[Stored data]
----

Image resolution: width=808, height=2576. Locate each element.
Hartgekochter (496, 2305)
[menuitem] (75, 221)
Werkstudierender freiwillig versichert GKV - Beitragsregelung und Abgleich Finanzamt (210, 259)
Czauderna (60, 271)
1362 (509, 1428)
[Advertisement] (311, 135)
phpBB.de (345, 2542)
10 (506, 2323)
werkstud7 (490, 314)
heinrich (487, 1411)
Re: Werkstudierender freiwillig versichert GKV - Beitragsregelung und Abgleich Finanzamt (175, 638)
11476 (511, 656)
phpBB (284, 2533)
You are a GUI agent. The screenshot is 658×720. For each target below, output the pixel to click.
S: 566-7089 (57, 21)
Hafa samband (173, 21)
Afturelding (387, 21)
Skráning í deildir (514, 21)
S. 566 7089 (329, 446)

----

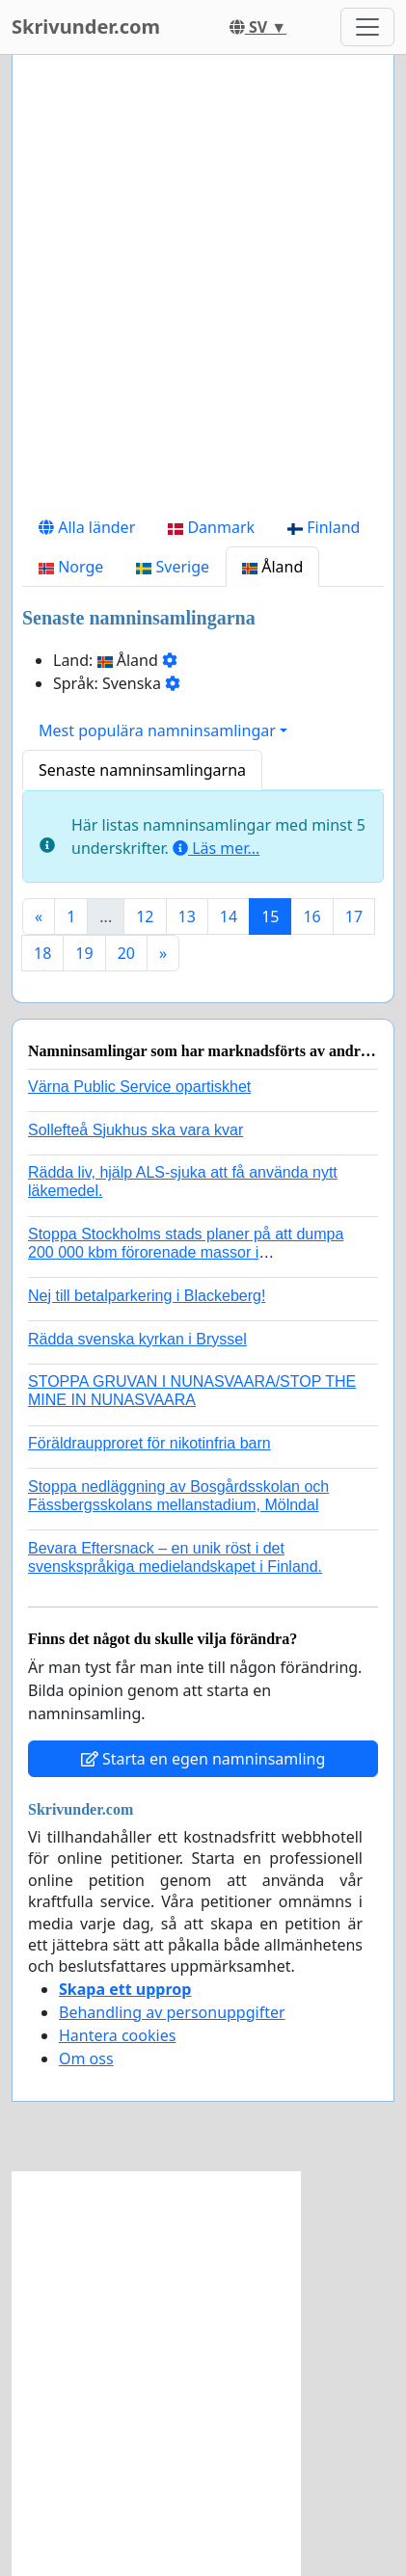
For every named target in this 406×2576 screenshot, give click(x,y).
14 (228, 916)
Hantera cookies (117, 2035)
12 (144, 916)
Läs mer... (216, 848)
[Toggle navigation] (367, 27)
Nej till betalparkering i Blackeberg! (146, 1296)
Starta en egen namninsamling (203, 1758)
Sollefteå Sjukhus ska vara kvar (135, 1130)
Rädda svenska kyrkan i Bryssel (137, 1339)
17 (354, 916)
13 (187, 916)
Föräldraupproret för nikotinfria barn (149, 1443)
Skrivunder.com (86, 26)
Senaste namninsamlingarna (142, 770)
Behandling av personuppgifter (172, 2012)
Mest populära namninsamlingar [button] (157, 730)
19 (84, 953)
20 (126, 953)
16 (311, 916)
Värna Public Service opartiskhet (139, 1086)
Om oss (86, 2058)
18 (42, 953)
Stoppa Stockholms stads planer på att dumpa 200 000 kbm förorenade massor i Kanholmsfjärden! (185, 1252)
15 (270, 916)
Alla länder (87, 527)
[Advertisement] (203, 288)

----

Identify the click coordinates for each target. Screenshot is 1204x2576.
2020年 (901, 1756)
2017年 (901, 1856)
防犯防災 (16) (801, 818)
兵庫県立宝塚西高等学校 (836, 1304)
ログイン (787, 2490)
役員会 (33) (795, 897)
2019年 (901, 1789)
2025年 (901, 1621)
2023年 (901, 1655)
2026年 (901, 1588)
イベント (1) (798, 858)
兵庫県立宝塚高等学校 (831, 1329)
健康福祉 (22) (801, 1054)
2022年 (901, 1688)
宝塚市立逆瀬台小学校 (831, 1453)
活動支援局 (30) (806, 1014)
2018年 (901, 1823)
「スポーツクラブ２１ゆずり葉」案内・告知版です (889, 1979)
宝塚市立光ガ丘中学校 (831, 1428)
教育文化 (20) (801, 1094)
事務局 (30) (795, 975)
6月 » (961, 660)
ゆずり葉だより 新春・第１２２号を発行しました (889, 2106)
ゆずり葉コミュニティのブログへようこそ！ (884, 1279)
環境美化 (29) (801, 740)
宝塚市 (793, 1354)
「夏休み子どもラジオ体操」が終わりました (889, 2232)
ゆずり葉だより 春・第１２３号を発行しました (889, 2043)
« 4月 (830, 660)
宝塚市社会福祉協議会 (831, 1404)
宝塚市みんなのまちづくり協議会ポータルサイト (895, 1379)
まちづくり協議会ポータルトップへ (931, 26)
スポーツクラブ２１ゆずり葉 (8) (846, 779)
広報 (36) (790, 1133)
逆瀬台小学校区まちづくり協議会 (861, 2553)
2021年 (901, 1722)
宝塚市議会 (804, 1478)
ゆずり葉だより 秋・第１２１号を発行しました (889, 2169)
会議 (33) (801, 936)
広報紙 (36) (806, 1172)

----

## [Your task]
State how many lines in the entries above include the word "target"; reply with the number alone.

## [Solution]
3